What Luke is describing is a virtual military strategy in which the gospel advances to new fronts and these then become the staging points for each succeeding advance. He does not seem to see the “home church-mission field” concept. Nor does he see the “sending church” as we do. I do not believe Antioch ever sent Paul and Barnabas in the sense we think of it, nor that Paul reported back to Jerusalem and Antioch because they were sending churches.
What does Luke see? He sees the whole world full of peoples as both “mission field” and “staging area” as the gospel advances. He seems totally blind to ethnocentricity. To him the whole world is the mission field initially. The gospel naturally advances with power into new territory. The new territory then becomes the new front and new staging area for the next advance. This process is repeated over and over and provides an ever enlarging team for further advance into the world. And where did Luke learn this? >From Paul.

Finally Acts ends with a wonderful, non-concluding summary comment that the gospel is going forward unhindered. What Luke is saying is, "Et cetera, et cetera, et cetera." The story of Acts is continuing in like manner to the end of history which means that Acts is normative for missions till Christ returns.
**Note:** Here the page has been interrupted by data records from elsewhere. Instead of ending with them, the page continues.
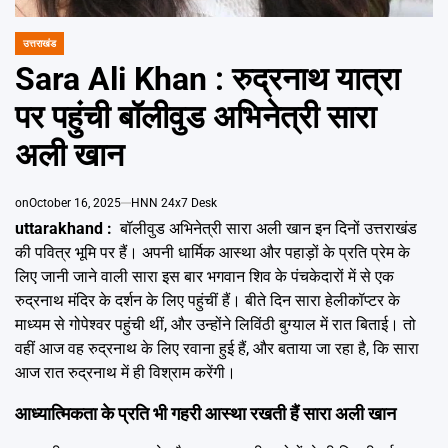
Emai
उत्तराखंड
POSTED
IN
Sara Ali Khan : रुद्रनाथ यात्रा
पर पहुंची बॉलीवुड अभिनेत्री सारा
अली खान
on
October 16, 2025
HNN 24x7 Desk
uttarakhand :
बॉलीवुड अभिनेत्री सारा अली खान इन दिनों उत्तराखंड
की पवित्र भूमि पर हैं। अपनी धार्मिक आस्था और पहाड़ों के प्रति प्रेम के
लिए जानी जाने वाली सारा इस बार भगवान शिव के पंचकेदारों में से एक
रुद्रनाथ मंदिर के दर्शन के लिए पहुंचीं हैं। बीते दिन सारा हेलीकॉप्टर के
माध्यम से गोपेश्वर पहुंची थीं, और उन्होंने लिविंठी बुग्याल में रात बिताई। तो
वहीं आज वह रुद्रनाथ के लिए रवाना हुई हैं, और बताया जा रहा है, कि सारा
आज रात रुद्रनाथ में ही विश्राम करेंगी।
आध्यात्मिकता के प्रति भी गहरी आस्था रखती हैं सारा अली खान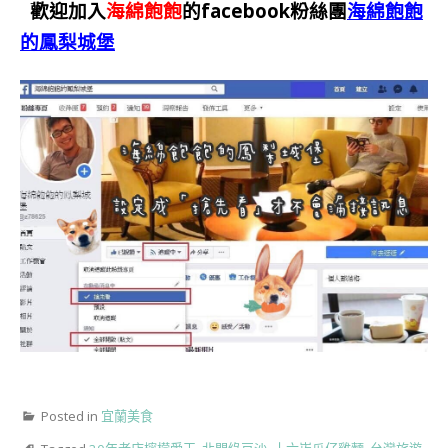
歡迎加入
海綿飽飽
的facebook粉絲團
海綿飽飽
的鳳梨城堡
Posted in
宜蘭美食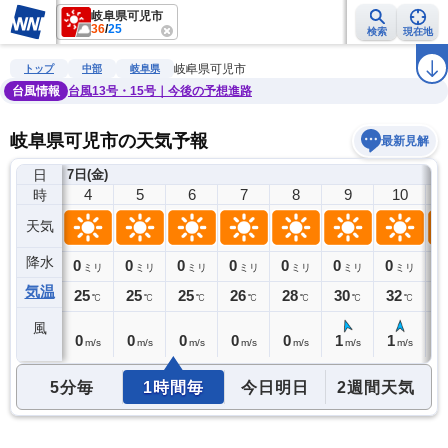
岐阜県可児市
36
/
25
検索
現在地
雨雲レーダー
台風情報
地震情報
警報・注意報
2週間天気
ラ
岐阜県可児市
トップ
中部
岐阜県
台風情報
台風13号・15号｜今後の予想進路
岐阜県可児市の天気予報
最新見解
日
7日(金)
3
4
5
6
7
8
9
10
時
天気
降水
0
0
0
0
0
0
0
0
0
ミリ
ミリ
ミリ
ミリ
ミリ
ミリ
ミリ
ミリ
気温
26
25
25
25
26
28
30
32
3
℃
℃
℃
℃
℃
℃
℃
℃
風
0
0
0
0
0
0
1
1
1
m/s
m/s
m/s
m/s
m/s
m/s
m/s
m/s
5分毎
1時間毎
今日明日
2週間天気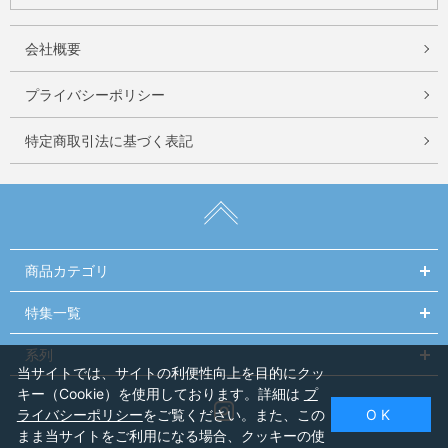
会社概要
プライバシーポリシー
特定商取引法に基づく表記
商品カテゴリ
特集一覧
系列
当サイトでは、サイトの利便性向上を目的にクッ
キー（Cookie）を使用しております。詳細は
プ
Instagram
ライバシーポリシー
をご覧ください。また、この
O K
まま当サイトをご利用になる場合、クッキーの使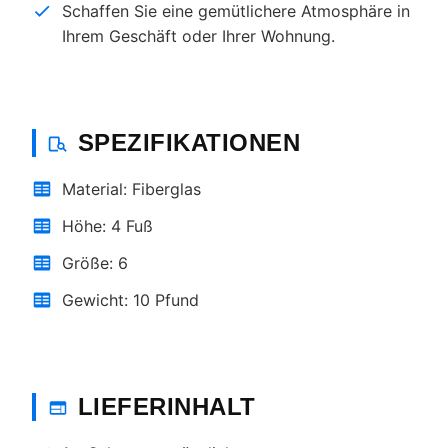
Schaffen Sie eine gemütlichere Atmosphäre in
Ihrem Geschäft oder Ihrer Wohnung.
SPEZIFIKATIONEN
Material: Fiberglas
Höhe: 4 Fuß
Größe: 6
Gewicht: 10 Pfund
LIEFERINHALT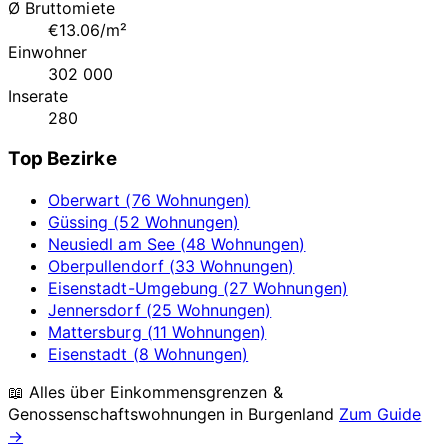
Ø Bruttomiete
€13.06/m²
Einwohner
302 000
Inserate
280
Top Bezirke
Oberwart (76 Wohnungen)
Güssing (52 Wohnungen)
Neusiedl am See (48 Wohnungen)
Oberpullendorf (33 Wohnungen)
Eisenstadt-Umgebung (27 Wohnungen)
Jennersdorf (25 Wohnungen)
Mattersburg (11 Wohnungen)
Eisenstadt (8 Wohnungen)
📖 Alles über Einkommensgrenzen &
Genossenschaftswohnungen in
Burgenland
Zum Guide
→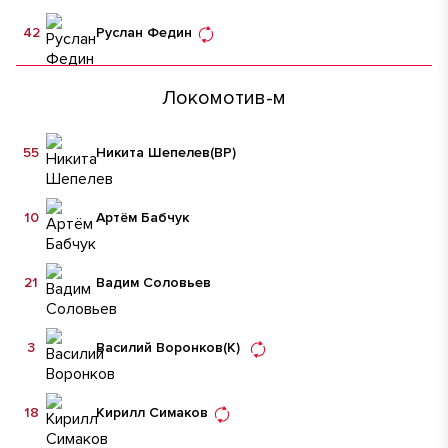
42
Руслан Федин
Локомотив-м
55
Никита Шепелев
(ВР)
10
Артём Бабчук
21
Вадим Соловьев
3
Василий Воронков
(К)
18
Кирилл Симаков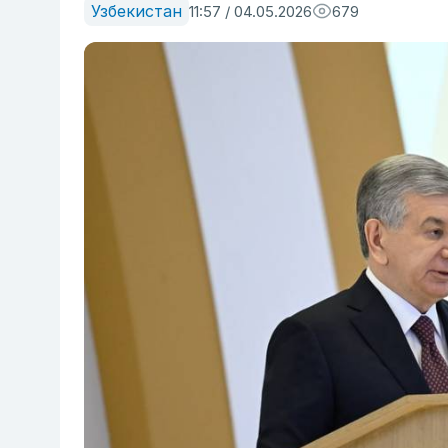
Узбекистан
11:57 / 04.05.2026
679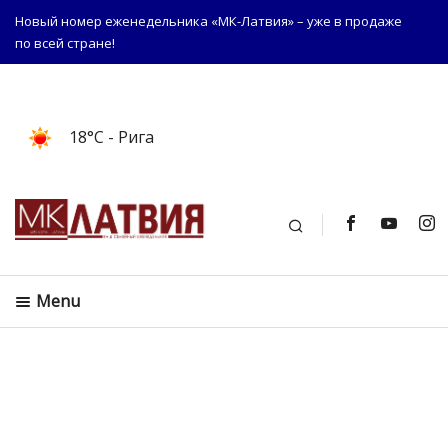
Новый номер еженедельника «МК-Латвия» – уже в продаже
по всей стране!
18°C
- Рига
Поиск
Menu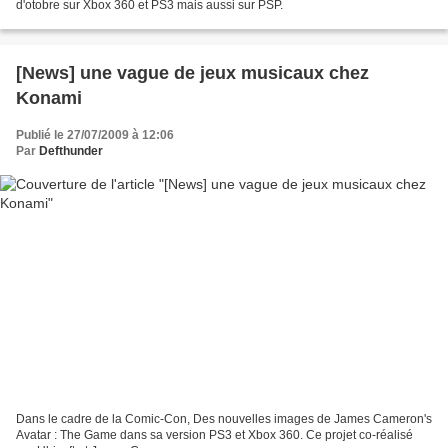
d'otobre sur Xbox 360 et PS3 mais aussi sur PSP.
[News] une vague de jeux musicaux chez
Konami
Publié le 27/07/2009 à 12:06
Par
Defthunder
Dans le cadre de la Comic-Con, Des nouvelles images de James Cameron's
Avatar : The Game dans sa version PS3 et Xbox 360. Ce projet co-réalisé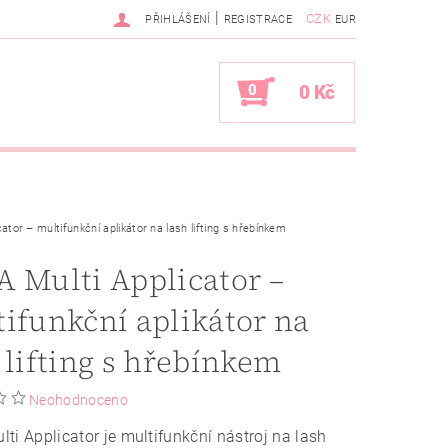
|
CZK
PŘIHLÁŠENÍ
REGISTRACE
EUR
0
0 Kč
ator – multifunkční aplikátor na lash lifting s hřebínkem
 Multi Applicator –
ifunkční aplikátor na
 lifting s hřebínkem
Neohodnoceno
ti Applicator je multifunkční nástroj na lash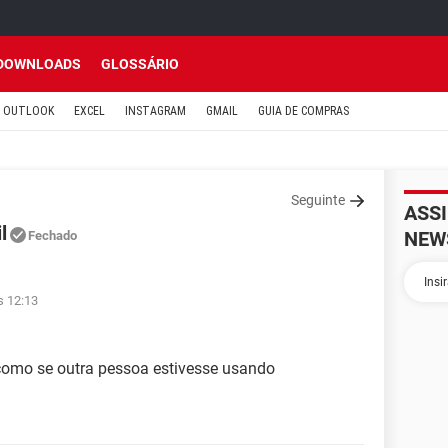
DOWNLOADS
GLOSSÁRIO
OUTLOOK
EXCEL
INSTAGRAM
GMAIL
GUIA DE COMPRAS
Seguinte
ASS
l
NEW
Fechado
s 12:13
como se outra pessoa estivesse usando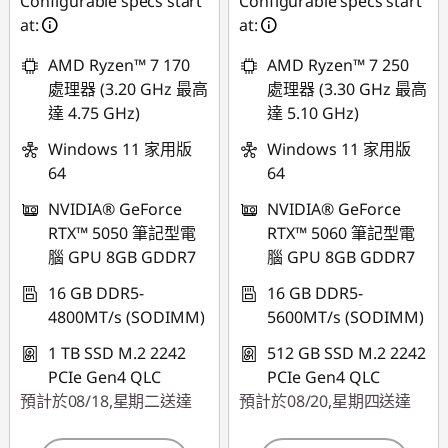
Configurable specs start
Configurable specs start
at:
at:
AMD Ryzen™ 7 170
AMD Ryzen™ 7 250
處理器 (3.20 GHz 最高
處理器 (3.30 GHz 最高
達 4.75 GHz)
達 5.10 GHz)
Windows 11 家用版
Windows 11 家用版
64
64
NVIDIA® GeForce
NVIDIA® GeForce
RTX™ 5050 筆記型電
RTX™ 5060 筆記型電
腦 GPU 8GB GDDR7
腦 GPU 8GB GDDR7
16 GB DDR5-
16 GB DDR5-
4800MT/s (SODIMM)
5600MT/s (SODIMM)
1 TB SSD M.2 2242
512 GB SSD M.2 2242
PCIe Gen4 QLC
PCIe Gen4 QLC
預計於08/18,星期二送達
預計於08/20,星期四送達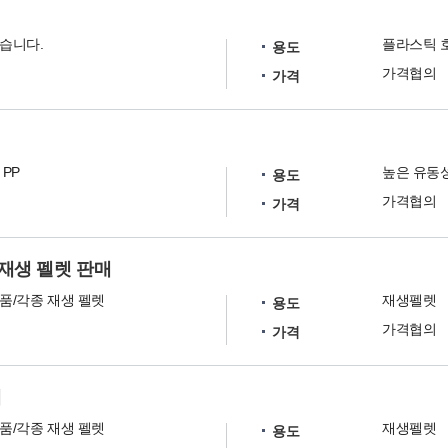
습니다.
플라스틱 호
용도
가격협의
가격
PP
용도
가격협의
가격
 재생 펠렛 판매
품/각종 재생 펠렛
재생펠렛
용도
가격협의
가격
매
품/각종 재생 펠렛
재생펠렛
용도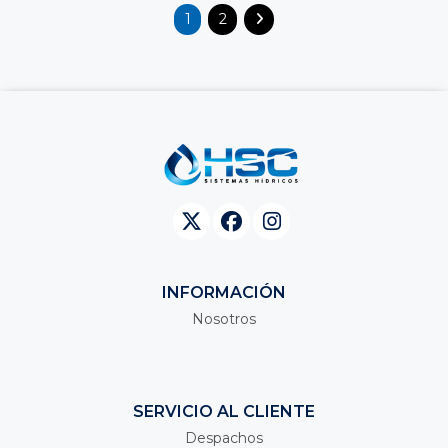
1
2
INFORMACIÓN
Nosotros
SERVICIO AL CLIENTE
Despachos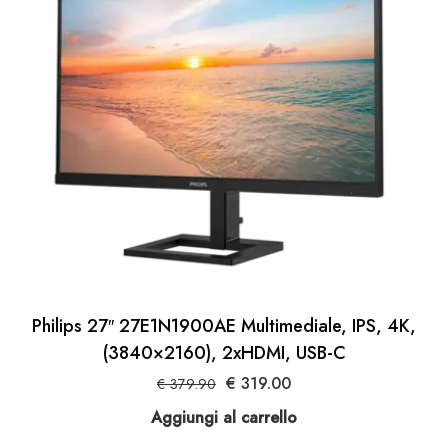
Philips 27″ 27E1N1900AE Multimediale, IPS, 4K,
(3840×2160), 2xHDMI, USB-C
Il
Il
€
319.00
€
379.90
prezzo
prezzo
Aggiungi al carrello
originale
attuale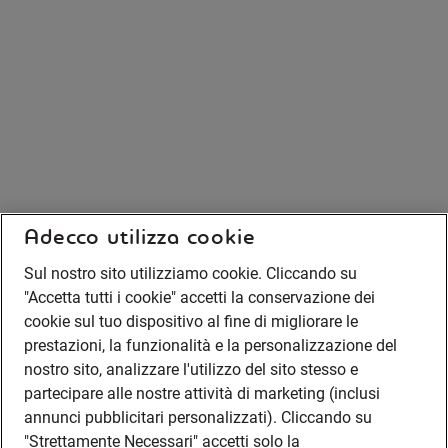
Adecco utilizza cookie
Sul nostro sito utilizziamo cookie. Cliccando su
"Accetta tutti i cookie" accetti la conservazione dei
cookie sul tuo dispositivo al fine di migliorare le
prestazioni, la funzionalità e la personalizzazione del
nostro sito, analizzare l'utilizzo del sito stesso e
partecipare alle nostre attività di marketing (inclusi
annunci pubblicitari personalizzati). Cliccando su
"Strettamente Necessari" accetti solo la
So let us return the entire Great Commission to the laity. Let us send them to unreached peoples as full partners to vocational mission workers. In fact, why don’t we give the job back to all Christians and become the equippers who empower them for ministry? Is that not what we were meant to be? Why not make lay missions central to missions today!

The world is crying out for the deployment of effective, missions-committed lay people who can help them in all areas, demonstrate the power of the gospel, and reconcile them to the King of kings and Savior of the world. Let us mobilize the tens of thousands of committed Christian professionals they need.